When She moves in, I cave in, want her to dive in my ocean
Take off our labels on the coffee table
Two A.M. and we've just begun

The way that she touch me, no, I can't get enough
She keeping me up all night long
She motivate me, yeah, that's my baby
She really hit me with my body talk
She got me singing ooh la, la, la, la, la, la, ey
I'm catching feelings
Ooh a, la, la, la, la, la, ey
She got me singing ooh la, la, la, la, la, la, ey
She motivate me, yeah, that's my baby

Don't matter, no, don't matter where we go
She get it, gon' get it, get it when she get home
One look at my body, hooked and away we go
She get it, gon' get it, get it tonight

When she moves in, I cave in, want her to dive in my ocean
We take off our labels on the coffee table
Two A.M. and we've just begun

The way that she touch me, no, I can't get enough
She keeping me up all night long
She motivate me, yeah, that's my baby
She really hit me with my body talk
The way that she touch me, no, I can't get enough
She keeping me up all night long
She motivate me, yeah, that's my baby
She really hit me with my body talk
She got me singing ooh la, la, la, la, la, la, ey
I'm catching feelings
Ooh la, la, la, la, la, la, ey
She got me singing ooh, la, la, la, la, la, la, ey
She motivate me, yeah, that's my baby

Kończę śpiewać i odwracam się, przez oklaski, które słyszę.

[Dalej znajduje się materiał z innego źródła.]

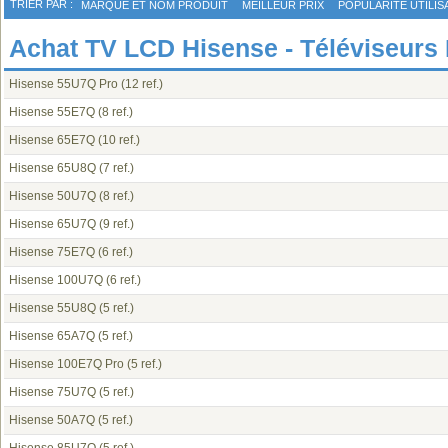
TRIER PAR :
MARQUE ET NOM PRODUIT
MEILLEUR PRIX
POPULARITÉ UTILIS
Achat TV LCD Hisense - Téléviseurs
Hisense 55U7Q Pro
(12 ref.)
Hisense 55E7Q
(8 ref.)
Hisense 65E7Q
(10 ref.)
Hisense 65U8Q
(7 ref.)
Hisense 50U7Q
(8 ref.)
Hisense 65U7Q
(9 ref.)
Hisense 75E7Q
(6 ref.)
Hisense 100U7Q
(6 ref.)
Hisense 55U8Q
(5 ref.)
Hisense 65A7Q
(5 ref.)
Hisense 100E7Q Pro
(5 ref.)
Hisense 75U7Q
(5 ref.)
Hisense 50A7Q
(5 ref.)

- Długo tu stałaś? - pytam Jade odkładając gitarę do futerału.

- Hmm tak od początku piosenki. - odpowiada i uśmiecha się do mnie.

- Ach tak. - mówię i przyciągam ją do siebie, następnie moje usta lądują na jej. Nie przerywając pocałunku, kopię w drzwi, żeby je zamknąć, a następnie kieruje nas w stronę łóżka, rzucam na nie Jade, chwilę na nią patrze, po czym zawisam nad dziewczyną i znów zaczynam całować jej usta. Po chwili obie jesteśmy już zupełnie nagie i zaczynamy naszą ulubioną zabawę.